Whether the pain you face now is the consequence of your sin or the sin of others, in God’s providence and in saving faith, Romans 8:28 still reigns: “God causes all things to work together for good to those who love God, to those who are called according to His purpose.” It is not the absence of sin that makes you a believer. It is the presence of Christ in the midst of your struggle that commends the believer and sets you apart in the world. Real conversion gives you Christ’s company as you walk through the valley of the shadow of death.

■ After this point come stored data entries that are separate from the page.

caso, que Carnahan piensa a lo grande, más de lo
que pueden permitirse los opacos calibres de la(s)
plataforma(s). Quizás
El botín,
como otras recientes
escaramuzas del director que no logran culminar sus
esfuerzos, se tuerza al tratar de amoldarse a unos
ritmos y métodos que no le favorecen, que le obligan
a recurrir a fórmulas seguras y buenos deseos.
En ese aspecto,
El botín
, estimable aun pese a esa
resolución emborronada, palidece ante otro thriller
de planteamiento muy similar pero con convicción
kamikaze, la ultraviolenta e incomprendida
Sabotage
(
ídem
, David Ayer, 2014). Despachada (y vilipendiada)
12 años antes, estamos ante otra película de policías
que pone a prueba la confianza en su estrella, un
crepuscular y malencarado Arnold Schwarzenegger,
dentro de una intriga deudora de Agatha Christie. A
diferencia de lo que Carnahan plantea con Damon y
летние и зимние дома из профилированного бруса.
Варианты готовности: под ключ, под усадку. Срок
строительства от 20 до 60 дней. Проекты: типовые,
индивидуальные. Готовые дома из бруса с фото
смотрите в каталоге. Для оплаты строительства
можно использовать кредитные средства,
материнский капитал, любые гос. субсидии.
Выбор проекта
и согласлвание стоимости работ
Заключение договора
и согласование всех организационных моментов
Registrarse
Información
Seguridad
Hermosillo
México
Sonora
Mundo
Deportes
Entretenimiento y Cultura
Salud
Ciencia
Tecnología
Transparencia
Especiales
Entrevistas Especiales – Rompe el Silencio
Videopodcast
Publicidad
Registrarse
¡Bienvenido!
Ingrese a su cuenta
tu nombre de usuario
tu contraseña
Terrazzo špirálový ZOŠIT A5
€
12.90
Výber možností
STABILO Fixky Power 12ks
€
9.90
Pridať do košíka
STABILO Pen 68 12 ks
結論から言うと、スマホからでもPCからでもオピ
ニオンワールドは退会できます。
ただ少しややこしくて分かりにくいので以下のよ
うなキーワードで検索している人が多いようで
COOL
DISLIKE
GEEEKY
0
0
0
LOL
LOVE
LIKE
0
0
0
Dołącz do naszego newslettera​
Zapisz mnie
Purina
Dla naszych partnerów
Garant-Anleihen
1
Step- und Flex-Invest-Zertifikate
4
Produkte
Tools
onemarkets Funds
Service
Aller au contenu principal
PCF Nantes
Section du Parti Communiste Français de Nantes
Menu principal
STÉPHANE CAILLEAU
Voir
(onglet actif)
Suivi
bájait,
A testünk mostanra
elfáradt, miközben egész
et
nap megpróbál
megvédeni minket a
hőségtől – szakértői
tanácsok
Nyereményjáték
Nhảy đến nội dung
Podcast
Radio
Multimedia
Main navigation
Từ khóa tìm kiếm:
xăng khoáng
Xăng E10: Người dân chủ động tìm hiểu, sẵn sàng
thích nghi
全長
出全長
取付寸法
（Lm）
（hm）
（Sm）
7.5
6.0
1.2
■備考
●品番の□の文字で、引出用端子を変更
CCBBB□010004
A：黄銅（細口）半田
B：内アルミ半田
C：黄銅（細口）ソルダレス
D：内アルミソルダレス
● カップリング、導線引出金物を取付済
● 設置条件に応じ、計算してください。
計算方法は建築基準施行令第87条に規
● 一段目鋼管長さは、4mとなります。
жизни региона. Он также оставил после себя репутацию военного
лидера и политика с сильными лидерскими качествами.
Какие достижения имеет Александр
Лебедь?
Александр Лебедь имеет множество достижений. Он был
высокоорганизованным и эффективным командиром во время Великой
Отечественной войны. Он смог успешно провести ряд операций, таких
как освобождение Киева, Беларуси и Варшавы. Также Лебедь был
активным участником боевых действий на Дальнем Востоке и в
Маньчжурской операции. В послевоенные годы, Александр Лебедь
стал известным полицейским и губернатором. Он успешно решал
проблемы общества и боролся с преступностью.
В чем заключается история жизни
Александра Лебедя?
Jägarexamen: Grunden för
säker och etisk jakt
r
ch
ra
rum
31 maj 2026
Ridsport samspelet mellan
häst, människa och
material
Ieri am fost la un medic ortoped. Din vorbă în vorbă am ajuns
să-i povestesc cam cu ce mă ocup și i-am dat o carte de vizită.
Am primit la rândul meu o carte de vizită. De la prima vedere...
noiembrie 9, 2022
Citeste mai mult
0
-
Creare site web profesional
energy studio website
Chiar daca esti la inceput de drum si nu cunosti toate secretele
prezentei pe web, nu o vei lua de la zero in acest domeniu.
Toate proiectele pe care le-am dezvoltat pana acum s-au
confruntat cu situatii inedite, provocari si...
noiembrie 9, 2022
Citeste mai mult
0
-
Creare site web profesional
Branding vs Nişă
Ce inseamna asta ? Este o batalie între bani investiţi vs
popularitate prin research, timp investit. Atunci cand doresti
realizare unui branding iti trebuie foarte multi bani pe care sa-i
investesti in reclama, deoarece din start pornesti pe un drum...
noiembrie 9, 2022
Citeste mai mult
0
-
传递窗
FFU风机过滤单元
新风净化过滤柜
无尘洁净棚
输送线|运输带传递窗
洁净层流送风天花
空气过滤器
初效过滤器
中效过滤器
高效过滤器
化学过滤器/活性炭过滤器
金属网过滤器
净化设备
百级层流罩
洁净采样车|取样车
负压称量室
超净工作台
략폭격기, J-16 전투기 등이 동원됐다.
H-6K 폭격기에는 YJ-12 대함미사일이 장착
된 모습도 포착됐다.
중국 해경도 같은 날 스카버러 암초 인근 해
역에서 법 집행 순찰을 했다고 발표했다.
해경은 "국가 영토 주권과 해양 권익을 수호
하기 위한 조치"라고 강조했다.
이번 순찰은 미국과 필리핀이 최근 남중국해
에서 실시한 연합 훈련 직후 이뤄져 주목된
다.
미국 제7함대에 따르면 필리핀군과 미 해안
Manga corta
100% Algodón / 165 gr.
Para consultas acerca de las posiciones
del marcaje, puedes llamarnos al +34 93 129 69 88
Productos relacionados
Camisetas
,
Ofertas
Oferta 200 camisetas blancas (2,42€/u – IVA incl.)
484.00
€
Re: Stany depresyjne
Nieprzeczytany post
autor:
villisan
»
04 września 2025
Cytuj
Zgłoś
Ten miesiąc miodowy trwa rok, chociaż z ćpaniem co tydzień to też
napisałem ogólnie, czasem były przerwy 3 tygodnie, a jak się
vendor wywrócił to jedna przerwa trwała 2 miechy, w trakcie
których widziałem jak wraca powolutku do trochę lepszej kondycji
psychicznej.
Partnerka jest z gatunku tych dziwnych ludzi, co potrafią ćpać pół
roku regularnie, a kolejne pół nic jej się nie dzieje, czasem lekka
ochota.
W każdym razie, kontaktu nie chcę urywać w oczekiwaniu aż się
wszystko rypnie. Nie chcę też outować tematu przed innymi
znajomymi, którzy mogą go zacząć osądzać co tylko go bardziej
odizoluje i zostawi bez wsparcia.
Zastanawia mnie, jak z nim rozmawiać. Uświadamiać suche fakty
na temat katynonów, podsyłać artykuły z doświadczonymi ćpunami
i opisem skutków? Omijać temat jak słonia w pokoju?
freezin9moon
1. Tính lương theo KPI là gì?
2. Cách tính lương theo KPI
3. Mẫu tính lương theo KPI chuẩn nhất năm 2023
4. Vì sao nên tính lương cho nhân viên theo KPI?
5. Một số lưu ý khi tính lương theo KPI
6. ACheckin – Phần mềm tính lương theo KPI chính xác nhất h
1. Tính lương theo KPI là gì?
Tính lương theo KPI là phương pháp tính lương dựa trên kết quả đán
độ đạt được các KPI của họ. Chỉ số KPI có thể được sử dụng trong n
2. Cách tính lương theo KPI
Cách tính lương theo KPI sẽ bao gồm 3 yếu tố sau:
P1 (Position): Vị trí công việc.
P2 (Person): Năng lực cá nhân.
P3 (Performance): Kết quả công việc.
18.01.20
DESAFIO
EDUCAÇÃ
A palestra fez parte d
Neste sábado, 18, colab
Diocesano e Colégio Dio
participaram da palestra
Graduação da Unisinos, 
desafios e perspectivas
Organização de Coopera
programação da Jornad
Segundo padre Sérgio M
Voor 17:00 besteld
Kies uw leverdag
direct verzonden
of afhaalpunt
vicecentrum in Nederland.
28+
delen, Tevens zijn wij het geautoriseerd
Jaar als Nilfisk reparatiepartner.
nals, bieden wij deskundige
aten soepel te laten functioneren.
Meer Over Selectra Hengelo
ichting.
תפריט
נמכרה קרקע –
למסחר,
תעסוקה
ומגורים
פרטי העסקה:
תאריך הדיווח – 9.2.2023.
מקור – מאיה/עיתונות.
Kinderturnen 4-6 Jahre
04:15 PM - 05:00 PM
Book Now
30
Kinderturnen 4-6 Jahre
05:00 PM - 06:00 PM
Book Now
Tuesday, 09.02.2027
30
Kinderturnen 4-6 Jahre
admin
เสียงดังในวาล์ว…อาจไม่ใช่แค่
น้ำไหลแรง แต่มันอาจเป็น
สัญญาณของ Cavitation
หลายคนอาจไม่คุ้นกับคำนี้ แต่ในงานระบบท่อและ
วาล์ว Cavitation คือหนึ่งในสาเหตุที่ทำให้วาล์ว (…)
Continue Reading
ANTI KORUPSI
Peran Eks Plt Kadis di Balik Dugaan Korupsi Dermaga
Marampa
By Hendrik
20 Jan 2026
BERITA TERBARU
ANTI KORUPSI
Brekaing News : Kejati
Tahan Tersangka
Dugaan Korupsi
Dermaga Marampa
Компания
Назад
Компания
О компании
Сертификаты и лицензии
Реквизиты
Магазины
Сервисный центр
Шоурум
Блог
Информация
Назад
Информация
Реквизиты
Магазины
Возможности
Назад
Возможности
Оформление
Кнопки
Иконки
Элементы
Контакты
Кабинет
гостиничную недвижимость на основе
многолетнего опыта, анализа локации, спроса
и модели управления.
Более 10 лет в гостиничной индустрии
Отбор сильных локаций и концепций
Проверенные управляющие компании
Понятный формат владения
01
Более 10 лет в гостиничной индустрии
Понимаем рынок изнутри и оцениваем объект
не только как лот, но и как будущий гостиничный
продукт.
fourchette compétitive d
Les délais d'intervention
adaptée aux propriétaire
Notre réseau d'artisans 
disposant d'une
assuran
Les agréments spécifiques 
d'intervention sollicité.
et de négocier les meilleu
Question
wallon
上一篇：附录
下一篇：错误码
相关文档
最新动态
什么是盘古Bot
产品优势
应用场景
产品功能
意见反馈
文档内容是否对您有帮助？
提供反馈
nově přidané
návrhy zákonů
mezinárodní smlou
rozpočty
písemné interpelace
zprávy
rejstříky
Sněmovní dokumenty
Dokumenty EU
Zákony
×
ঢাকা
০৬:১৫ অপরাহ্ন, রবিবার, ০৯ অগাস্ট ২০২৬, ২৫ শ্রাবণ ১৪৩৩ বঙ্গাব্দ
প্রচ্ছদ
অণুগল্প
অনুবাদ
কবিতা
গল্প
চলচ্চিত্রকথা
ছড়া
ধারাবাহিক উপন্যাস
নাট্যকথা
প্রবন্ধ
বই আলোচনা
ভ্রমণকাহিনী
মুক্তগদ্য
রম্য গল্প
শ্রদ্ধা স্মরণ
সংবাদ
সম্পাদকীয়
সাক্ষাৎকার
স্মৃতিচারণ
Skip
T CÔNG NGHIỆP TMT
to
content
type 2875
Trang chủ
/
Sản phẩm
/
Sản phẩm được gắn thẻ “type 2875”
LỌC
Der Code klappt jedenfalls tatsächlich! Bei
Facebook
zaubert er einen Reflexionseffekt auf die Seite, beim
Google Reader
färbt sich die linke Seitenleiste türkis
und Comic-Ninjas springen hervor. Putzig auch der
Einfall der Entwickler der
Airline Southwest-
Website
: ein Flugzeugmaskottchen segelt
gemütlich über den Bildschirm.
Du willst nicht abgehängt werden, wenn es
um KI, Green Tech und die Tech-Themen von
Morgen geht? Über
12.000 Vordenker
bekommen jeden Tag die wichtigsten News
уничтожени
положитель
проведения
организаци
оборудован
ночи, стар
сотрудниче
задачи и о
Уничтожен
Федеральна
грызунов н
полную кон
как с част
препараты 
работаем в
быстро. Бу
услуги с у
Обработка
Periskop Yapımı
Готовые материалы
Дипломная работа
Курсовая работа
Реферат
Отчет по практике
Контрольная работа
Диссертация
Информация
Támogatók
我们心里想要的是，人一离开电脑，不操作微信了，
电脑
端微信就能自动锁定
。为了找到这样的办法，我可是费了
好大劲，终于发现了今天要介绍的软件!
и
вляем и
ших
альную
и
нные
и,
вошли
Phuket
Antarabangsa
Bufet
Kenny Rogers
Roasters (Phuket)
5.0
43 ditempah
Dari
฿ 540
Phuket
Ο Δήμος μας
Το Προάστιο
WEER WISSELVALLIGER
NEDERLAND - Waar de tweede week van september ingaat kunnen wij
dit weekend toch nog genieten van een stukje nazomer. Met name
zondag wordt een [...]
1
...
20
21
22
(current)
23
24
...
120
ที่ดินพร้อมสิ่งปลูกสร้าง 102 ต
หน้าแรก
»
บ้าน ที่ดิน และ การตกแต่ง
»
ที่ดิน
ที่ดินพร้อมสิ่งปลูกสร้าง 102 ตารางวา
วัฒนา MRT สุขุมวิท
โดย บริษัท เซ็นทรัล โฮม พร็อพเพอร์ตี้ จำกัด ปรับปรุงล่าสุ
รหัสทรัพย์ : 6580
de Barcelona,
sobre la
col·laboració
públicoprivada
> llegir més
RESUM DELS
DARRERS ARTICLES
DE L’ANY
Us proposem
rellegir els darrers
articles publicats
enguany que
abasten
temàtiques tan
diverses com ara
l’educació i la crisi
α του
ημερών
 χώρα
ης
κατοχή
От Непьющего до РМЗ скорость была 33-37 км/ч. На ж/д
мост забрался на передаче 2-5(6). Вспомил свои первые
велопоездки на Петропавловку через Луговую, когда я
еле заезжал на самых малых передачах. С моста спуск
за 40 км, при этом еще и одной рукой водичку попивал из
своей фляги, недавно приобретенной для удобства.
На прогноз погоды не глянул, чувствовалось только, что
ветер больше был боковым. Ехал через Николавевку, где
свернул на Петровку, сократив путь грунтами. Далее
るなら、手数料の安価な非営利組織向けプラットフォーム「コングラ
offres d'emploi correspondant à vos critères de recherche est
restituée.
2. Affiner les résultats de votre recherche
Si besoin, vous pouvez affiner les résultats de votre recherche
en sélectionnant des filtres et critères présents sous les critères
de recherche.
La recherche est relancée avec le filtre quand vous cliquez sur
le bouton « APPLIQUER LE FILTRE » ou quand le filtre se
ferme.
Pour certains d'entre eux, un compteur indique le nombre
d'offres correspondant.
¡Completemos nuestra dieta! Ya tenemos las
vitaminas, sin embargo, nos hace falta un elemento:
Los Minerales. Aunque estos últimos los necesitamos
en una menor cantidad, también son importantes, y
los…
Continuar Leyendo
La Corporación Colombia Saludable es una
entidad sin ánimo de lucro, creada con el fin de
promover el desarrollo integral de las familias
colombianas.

Indeed, the fall made everything—including my deepest desires—fall. And this happened under God’s providential eye, not behind his back.

The third lens is used by those who believe they have Christ’s saving grace, but do not believe that God calls them to repent of all sin, in part because they use the wrong biblical lens. They believe that there are holes in the biblical story, holes that can only be filled by the “moral logic” of personal experience or the culture in which we live. These people believe in Jesus, but extract him from the Word of God by suggesting that we have new and improved ways of understanding the human condition.

While the Bible is not a science book and will not tell me how to fix my computer or build a telescope, it is spot-on when it comes to the moral condition of humanity. When folks in this group claim Christ’s confidence, but uphold a hermeneutic that unwittingly but wholeheartedly erases Jesus’ brutal sacrifice for sin, they often do so on the grounds of new evidence about morality that changes what the Bible means. Every generation seems to arrive at new evidence to explain away a biblical truth. Part of loving your sister or brother involves holding the mirror of Scripture up to the reflection of personal testimony. If personal testimony does not reflect the Bible’s account of a life of faith and repentance, then for the sake of your friend and for the sake of Christ’s witness, bring the Word of life to bear upon the claim of conversion.

The author, a well-known author and speaker, is the wife of an RPCNA pastor and a homeschooler. She quotes the NASB. This article is an excerpt from Openness Unhindered (Crown & Covenant Publications, 2015), pages 5–9. New Horizons, March 2016.